Ce dernier, qui a rendu hommage aux victimes de la guerre contre le M23 à l’Est de la RDC, a salué l’engagement des acteurs humanitaires et insisté sur la redevabilité comme pilier d’une paix durable.

De son côté, la cheffe de la diplomatie congolaise a évoqué les récentes sanctions ciblées des États-Unis contre l’armée rwandaises et 4 de ses hauts responsables accusés de soutenir le M23 et a réitéré à cette occasion la nécessité de la réouverture des corridors humanitaires ainsi que de l’aéroport de Goma.

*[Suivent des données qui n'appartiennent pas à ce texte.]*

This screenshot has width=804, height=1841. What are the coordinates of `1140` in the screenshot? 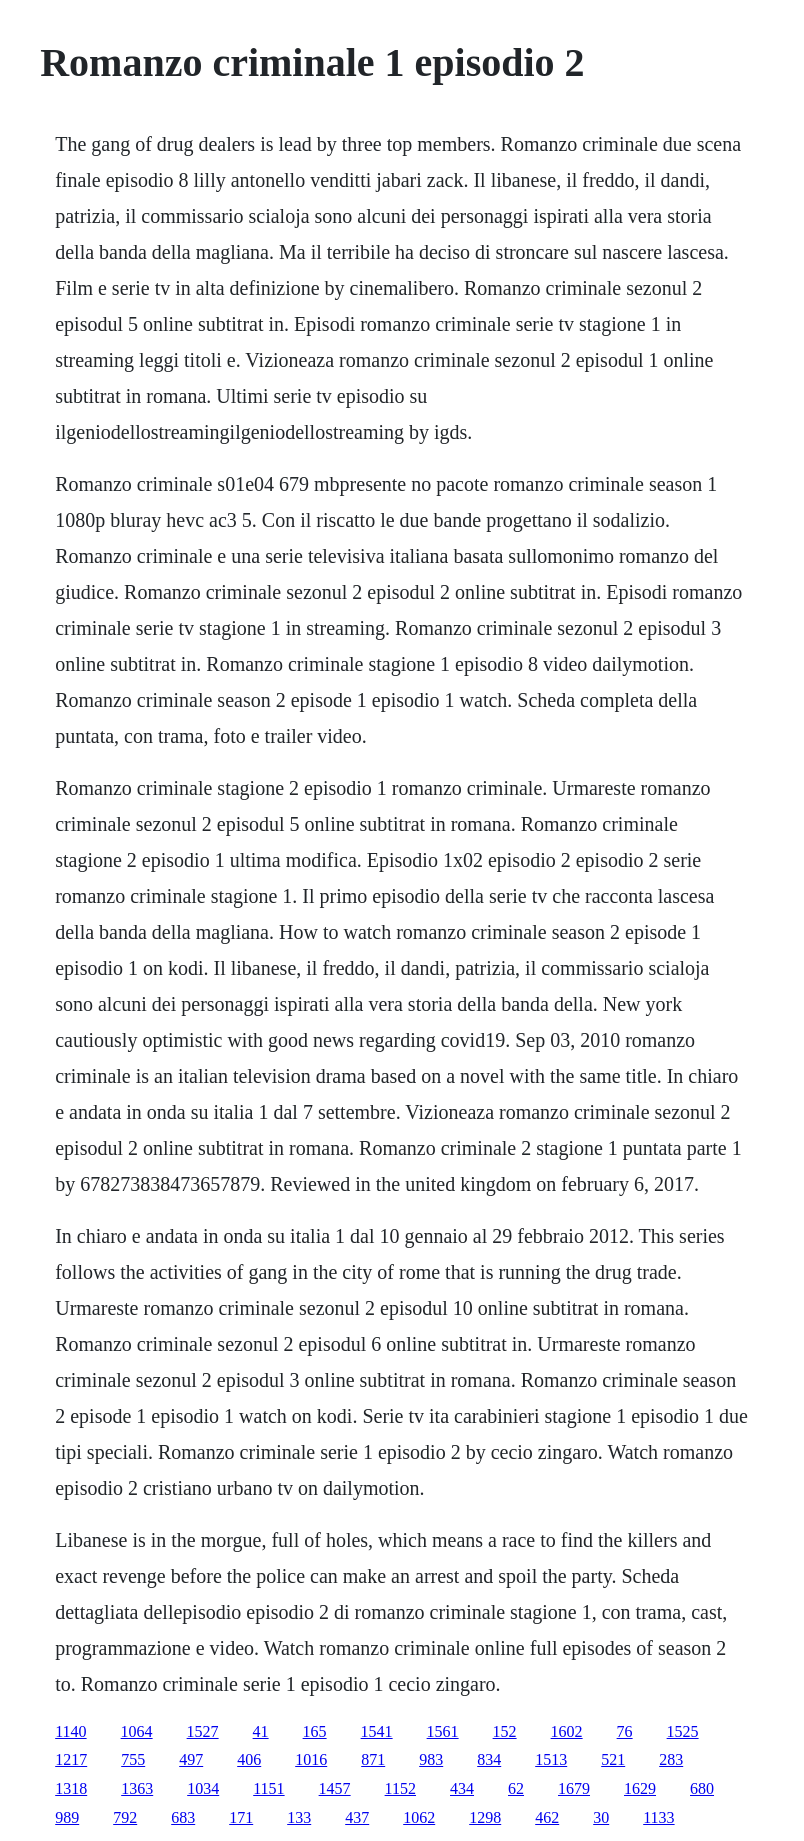 It's located at (70, 1731).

Thérèse Kayikwamba Wagner est également revenue sur les différents processus de paix en cours soulignant la complémentarité de ces initiatives de paix, notamment celles de Washington, Doha et de l’Union africaine.

Pour ce qui est du processus de paix de Doha entre Kinshasa et le M23, la cheffe de la diplomatie congolaise a indiqué que ce dernier est une fois de plus au point mort, signifiant que ce nouvel arrêt fait suite non pas à des blocages internes, mais à la guerre au Moyen-Orient.

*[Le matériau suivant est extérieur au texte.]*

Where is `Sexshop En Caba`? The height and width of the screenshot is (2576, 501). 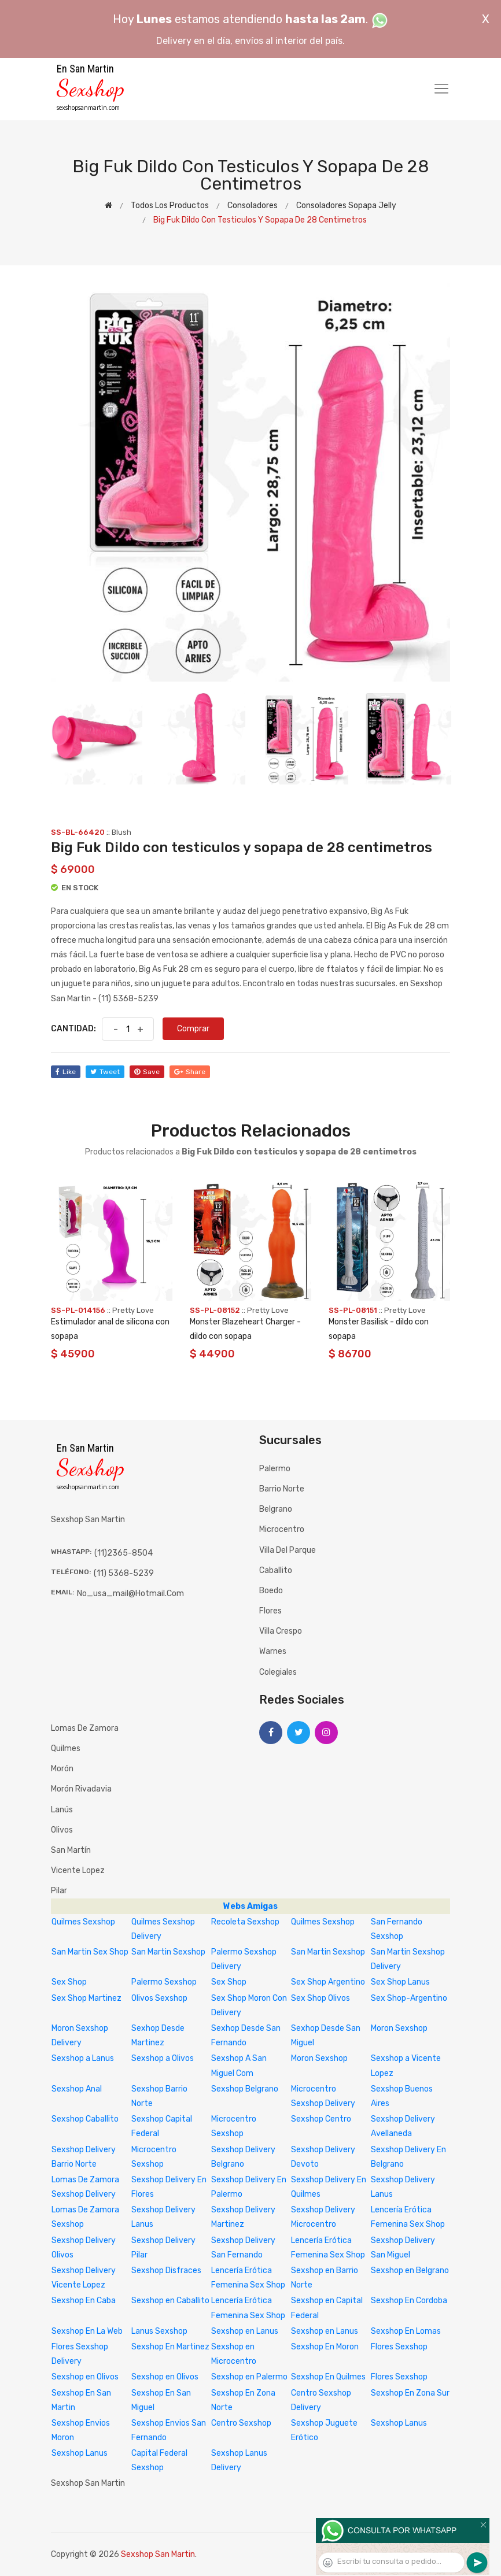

Elle a ainsi réaffirmé l’attachement du gouvernement congolais à ce cadre de négociations, précisant que des contacts étroits sont maintenus avec le Qatar pour préserver l’élan du processus et envisager de nouvelles configurations.

Thérèse Kayikwamba Wagner a par ailleurs déploré qu’aucune avancée concrète n’est signalée à ce jour sur le terrain, où les hostilités se poursuivent et où les accusations mutuelles de violation du cessez-le-feu continuent d’alimenter une méfiance profonde entre les deux parties plus de 4 mois après la signature de l’accord-cadre du 15 novembre 2025, articulé autour de huit protocoles thématiques dont seuls deux ont été finalisés.

Enfin, la ministre congolaise des affaires étrangères a sollicité le soutien du corps diplomatique accrédité en RDC à la candidature de Juliana Amato Lumumba au poste de secrétaire générale de la Francophonie.